The key to a happy marriage

Key to a happy marriageWhat do you need in order to be happier with your beloved?

We all wish things could be better, but how we handle it depends on what we are really seeking. And what we are really seeking is God.

The better question, therefore, is: Are you wanting (albeit unconsciously) your sweetheart to be God? And since he/she is not God, are you seeking out the imperfect to justify a reason to feel unhappy?

Every spouse and any dating couple who spends much time with each other finds reasons to be dissatisfied – every day. That’s why Jesus insists, “Love your enemy and do good to those who prevent you from having a really good day.”
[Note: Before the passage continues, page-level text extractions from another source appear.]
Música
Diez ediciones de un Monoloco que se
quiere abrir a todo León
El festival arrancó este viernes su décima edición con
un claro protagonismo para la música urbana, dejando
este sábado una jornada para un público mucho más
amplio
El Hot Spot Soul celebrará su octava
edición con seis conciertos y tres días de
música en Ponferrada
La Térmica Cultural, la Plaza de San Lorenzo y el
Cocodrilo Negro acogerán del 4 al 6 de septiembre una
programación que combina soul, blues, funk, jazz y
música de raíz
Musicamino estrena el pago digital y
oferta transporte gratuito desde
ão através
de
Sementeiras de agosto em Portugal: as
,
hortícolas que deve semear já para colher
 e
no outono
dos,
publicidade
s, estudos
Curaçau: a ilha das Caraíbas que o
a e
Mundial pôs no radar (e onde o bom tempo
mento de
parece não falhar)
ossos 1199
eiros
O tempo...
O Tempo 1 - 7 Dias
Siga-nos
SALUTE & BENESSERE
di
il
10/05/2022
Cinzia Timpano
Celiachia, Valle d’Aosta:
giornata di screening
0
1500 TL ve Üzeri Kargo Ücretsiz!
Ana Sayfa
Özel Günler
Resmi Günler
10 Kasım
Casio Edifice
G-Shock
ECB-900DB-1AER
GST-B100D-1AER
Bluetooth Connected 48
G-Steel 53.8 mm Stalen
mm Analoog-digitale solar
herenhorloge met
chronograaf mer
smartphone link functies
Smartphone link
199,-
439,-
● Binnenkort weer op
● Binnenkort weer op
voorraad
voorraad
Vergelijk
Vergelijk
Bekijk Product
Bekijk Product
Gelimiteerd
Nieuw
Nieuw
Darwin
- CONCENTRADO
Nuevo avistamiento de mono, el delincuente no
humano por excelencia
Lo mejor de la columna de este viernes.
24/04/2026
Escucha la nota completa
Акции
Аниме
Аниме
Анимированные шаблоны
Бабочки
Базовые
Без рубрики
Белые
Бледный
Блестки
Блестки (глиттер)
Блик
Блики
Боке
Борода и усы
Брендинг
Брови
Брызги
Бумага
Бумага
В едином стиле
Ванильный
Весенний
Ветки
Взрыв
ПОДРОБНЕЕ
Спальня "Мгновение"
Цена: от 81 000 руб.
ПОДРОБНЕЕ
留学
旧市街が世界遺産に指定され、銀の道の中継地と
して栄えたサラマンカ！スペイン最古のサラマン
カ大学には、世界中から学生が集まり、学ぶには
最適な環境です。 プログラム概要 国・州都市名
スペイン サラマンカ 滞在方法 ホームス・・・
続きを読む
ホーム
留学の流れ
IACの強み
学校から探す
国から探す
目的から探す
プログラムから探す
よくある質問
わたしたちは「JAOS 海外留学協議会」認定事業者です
The difference between a marriage that succeeds and a marriage that fails – and a good day versus a bad day – depends on how well we handle the imperfections of the relationship. How happy we are with our spouse is not the real issue. Rather, it’s how well we accept our personal responsibility for being happy. Our spouses do not control our happiness level. We do. We decide how to react to imperfections. We choose whether to seek reasons to be unhappy or reasons to be happy. Where is your focus?

There will always be reasons to feel unhappy. And there will always be reasons to feel happy. Sometimes we go through long stretches when there are more reasons to feel unhappy than happy. But all the reasons to be unhappy will never outweigh the blessings that God provides when we choose to love and do good despite how we feel.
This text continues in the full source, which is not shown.